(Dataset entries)
◆ ◆ ◆

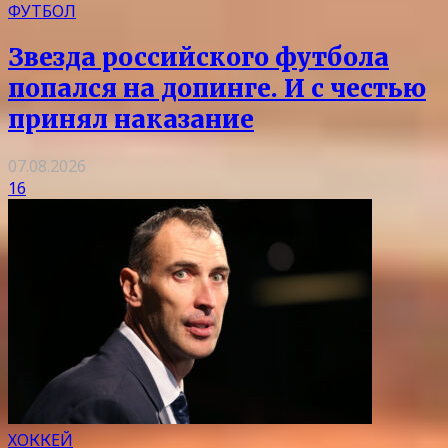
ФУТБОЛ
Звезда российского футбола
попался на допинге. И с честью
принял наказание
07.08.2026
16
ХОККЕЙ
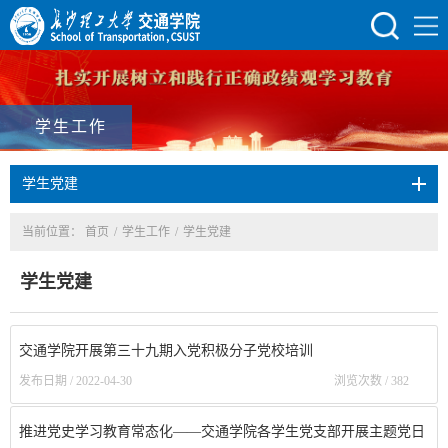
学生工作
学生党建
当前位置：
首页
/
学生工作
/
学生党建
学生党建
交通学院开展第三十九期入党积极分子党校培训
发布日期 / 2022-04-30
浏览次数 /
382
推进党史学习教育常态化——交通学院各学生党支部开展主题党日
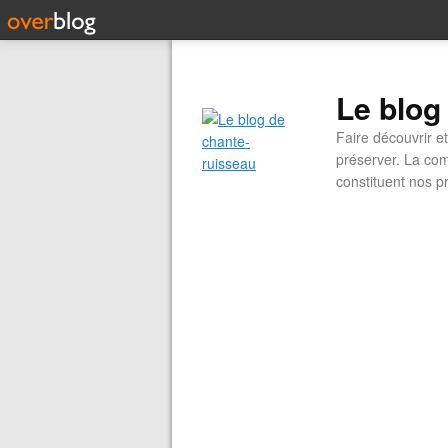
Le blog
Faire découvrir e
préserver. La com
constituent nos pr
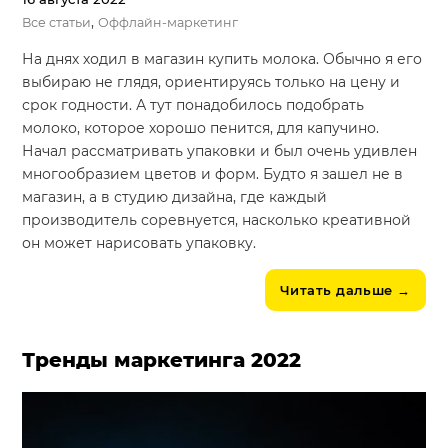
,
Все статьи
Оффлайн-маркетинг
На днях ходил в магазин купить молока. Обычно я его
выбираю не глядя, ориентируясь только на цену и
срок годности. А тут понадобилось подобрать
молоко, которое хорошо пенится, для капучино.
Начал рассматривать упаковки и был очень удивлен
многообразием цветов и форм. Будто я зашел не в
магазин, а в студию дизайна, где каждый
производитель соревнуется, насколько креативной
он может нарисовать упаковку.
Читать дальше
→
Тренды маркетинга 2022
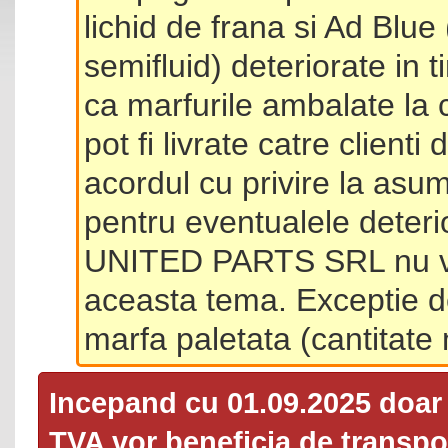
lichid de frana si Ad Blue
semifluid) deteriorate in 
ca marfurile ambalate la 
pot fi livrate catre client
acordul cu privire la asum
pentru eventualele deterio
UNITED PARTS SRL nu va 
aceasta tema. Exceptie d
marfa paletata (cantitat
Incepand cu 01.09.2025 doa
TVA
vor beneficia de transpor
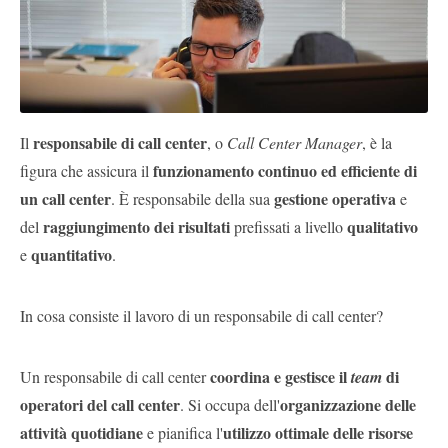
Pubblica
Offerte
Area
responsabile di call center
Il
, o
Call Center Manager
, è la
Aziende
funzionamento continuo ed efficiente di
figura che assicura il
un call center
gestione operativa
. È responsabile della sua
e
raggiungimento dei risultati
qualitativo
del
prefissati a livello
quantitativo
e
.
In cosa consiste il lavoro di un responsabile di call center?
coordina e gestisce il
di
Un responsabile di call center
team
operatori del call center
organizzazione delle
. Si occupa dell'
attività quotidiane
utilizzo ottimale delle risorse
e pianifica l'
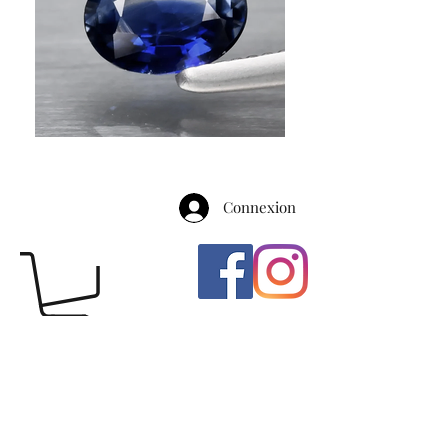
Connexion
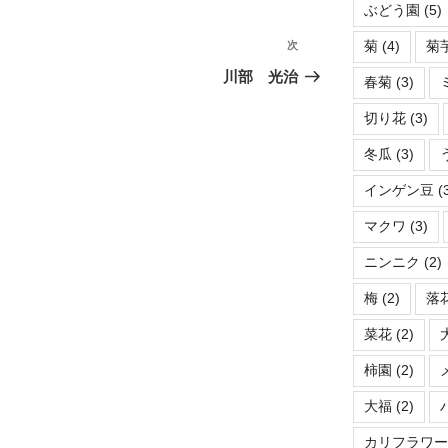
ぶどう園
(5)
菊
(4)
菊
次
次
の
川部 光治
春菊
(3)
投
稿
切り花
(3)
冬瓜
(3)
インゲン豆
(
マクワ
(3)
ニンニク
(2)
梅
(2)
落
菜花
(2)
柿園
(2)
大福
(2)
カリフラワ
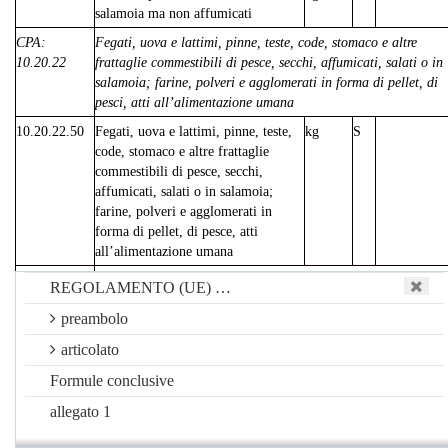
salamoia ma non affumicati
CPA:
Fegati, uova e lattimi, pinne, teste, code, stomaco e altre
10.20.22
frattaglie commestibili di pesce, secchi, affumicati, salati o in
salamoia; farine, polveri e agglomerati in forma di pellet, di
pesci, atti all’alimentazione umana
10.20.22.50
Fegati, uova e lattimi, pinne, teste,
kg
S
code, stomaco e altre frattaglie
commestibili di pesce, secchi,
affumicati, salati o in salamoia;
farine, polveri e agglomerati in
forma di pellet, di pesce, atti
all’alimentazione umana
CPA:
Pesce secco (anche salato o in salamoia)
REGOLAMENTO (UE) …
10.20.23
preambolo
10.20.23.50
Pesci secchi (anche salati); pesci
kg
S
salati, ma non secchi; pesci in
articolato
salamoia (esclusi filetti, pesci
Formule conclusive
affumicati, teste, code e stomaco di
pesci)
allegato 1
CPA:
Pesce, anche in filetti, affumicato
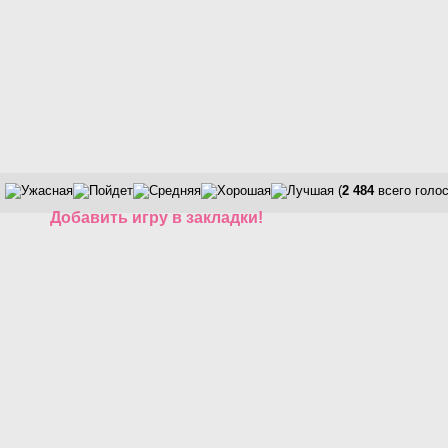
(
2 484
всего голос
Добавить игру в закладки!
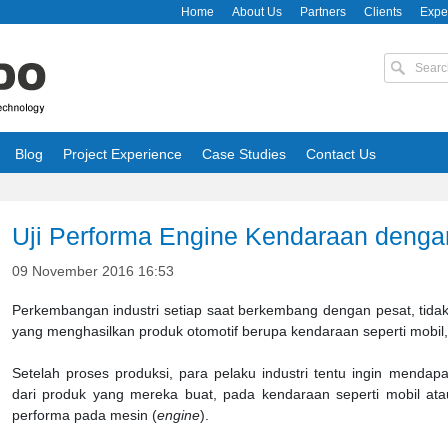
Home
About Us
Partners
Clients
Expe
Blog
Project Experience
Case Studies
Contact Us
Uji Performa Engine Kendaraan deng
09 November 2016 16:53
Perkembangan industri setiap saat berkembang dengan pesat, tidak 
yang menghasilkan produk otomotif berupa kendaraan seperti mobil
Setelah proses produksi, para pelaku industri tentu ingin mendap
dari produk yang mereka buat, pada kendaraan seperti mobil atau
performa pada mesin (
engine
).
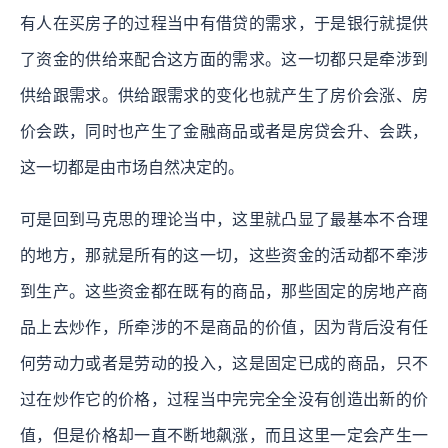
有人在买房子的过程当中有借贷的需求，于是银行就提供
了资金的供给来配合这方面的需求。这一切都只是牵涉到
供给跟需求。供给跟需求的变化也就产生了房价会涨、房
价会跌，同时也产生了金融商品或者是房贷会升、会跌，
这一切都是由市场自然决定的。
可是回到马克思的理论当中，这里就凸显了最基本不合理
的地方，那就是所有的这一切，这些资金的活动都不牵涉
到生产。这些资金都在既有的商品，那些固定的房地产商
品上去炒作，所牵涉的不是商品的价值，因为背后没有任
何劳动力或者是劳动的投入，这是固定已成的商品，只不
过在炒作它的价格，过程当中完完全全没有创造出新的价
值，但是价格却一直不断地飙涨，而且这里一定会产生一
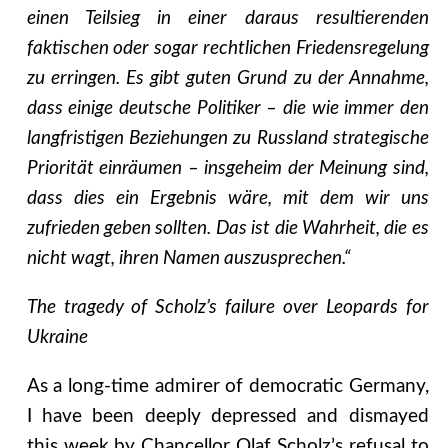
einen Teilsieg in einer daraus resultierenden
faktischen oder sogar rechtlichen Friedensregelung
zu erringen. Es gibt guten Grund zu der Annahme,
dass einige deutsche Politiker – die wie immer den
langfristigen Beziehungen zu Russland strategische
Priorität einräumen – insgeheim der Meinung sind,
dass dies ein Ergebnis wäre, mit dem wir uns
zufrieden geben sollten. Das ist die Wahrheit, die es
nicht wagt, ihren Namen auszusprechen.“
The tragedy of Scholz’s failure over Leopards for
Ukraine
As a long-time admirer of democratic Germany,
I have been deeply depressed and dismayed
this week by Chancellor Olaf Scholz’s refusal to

◆ ◆ ◆

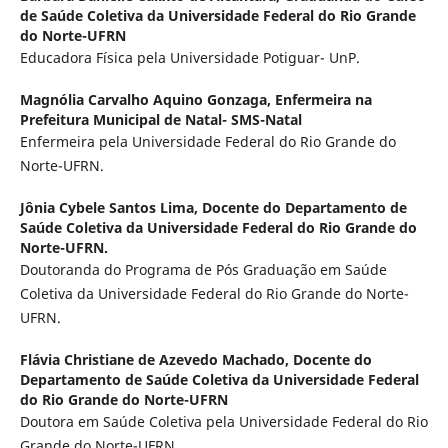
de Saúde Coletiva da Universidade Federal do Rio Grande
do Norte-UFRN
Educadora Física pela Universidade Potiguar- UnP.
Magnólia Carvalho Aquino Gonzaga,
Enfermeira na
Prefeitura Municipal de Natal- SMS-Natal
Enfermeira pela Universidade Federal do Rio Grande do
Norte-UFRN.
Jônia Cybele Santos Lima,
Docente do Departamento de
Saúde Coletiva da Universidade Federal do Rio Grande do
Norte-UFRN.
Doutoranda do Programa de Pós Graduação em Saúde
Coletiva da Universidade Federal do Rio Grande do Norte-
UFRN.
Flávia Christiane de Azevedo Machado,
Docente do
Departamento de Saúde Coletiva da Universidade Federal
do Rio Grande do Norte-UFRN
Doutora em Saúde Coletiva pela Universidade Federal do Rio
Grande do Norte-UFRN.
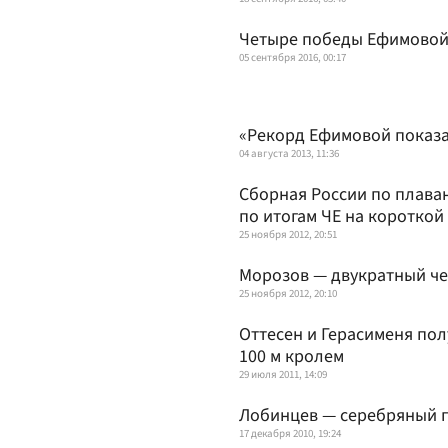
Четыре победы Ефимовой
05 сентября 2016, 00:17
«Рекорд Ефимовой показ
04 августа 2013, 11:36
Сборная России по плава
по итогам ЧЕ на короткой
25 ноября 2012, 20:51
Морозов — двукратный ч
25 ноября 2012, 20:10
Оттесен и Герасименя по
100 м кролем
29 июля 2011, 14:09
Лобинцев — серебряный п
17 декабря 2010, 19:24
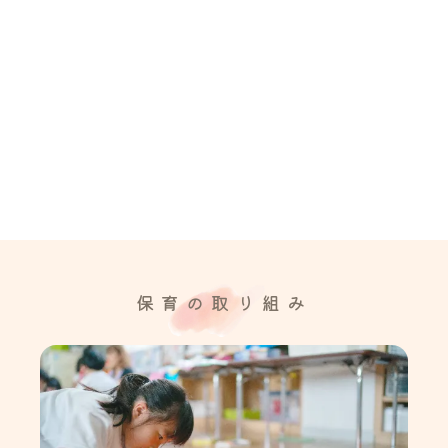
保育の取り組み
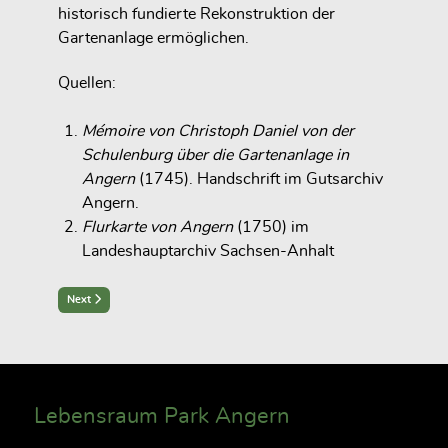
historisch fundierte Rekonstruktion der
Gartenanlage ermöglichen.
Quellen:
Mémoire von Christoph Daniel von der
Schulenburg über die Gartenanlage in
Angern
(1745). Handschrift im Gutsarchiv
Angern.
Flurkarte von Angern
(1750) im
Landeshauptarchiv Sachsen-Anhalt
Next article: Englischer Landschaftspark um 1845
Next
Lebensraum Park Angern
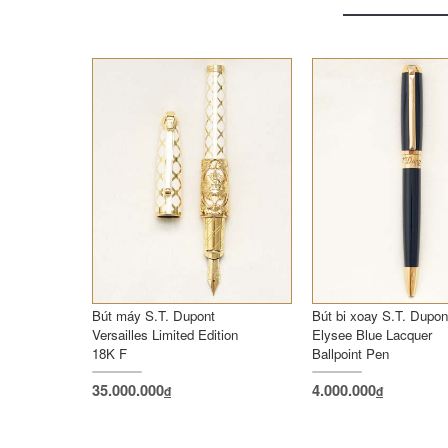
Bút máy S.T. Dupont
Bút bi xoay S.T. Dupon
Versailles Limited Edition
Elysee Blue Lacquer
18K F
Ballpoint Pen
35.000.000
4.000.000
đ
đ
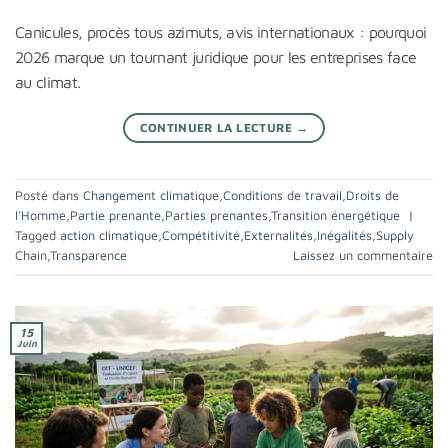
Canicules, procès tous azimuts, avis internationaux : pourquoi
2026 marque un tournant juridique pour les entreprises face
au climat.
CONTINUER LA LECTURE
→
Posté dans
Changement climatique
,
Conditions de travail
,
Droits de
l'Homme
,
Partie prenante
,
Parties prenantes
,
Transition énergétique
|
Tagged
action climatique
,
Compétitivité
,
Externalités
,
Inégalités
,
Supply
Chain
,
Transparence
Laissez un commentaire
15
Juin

◆ ◆ ◆

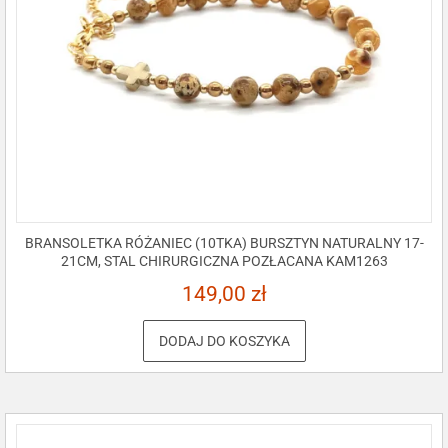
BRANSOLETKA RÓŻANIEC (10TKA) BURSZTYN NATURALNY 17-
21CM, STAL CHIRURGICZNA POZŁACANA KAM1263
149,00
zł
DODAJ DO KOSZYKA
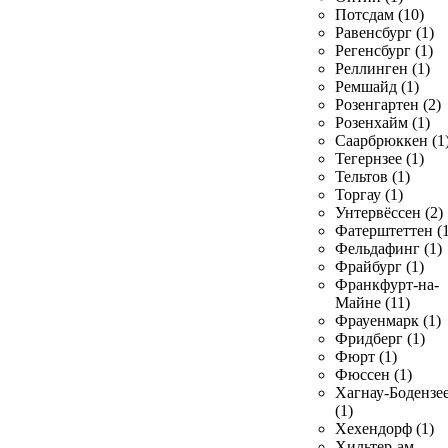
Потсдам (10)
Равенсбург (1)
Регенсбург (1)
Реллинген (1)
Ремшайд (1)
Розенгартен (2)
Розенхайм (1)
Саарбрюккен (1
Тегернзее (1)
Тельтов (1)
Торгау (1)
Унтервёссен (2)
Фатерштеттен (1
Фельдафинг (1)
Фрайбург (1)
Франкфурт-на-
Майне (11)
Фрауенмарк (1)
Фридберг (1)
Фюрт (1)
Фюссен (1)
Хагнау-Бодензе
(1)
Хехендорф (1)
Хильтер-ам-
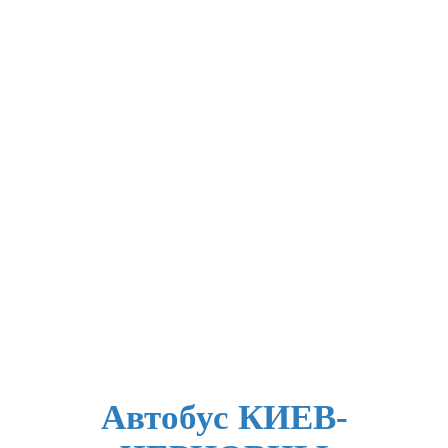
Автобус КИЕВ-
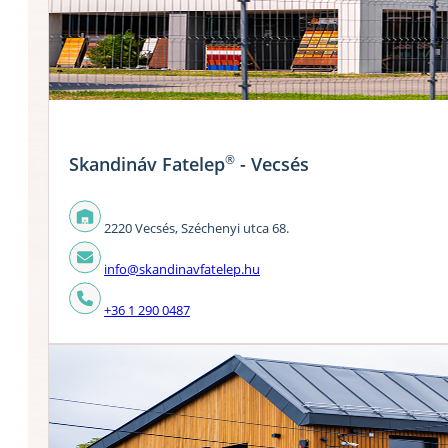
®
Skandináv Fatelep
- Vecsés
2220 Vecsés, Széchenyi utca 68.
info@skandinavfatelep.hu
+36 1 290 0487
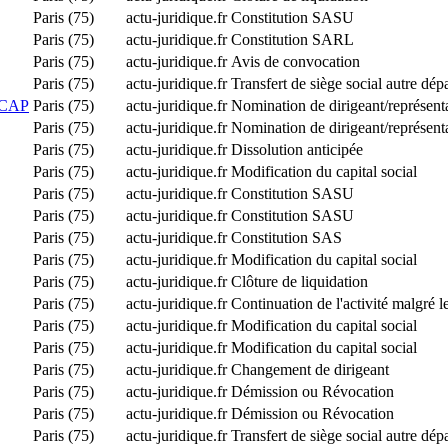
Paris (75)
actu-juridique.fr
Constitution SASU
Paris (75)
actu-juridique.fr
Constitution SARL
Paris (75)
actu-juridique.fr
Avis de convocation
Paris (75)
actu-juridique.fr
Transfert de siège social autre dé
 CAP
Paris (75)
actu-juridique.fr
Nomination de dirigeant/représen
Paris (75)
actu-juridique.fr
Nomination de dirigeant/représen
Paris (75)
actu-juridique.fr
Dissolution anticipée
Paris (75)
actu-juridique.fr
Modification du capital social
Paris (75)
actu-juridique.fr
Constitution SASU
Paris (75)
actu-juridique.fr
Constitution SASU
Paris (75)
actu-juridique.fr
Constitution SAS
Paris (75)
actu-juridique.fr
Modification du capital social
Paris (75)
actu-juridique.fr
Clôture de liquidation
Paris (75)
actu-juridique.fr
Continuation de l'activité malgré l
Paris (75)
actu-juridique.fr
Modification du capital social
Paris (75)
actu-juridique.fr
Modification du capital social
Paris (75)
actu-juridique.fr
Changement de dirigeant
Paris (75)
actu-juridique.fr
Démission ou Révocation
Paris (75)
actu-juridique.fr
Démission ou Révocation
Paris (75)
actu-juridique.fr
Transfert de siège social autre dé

◆ ◆ ◆

- What to work on -
Using the records above, work out the number of lines that contain "agglomerati" and write only that number.

- Written response -
2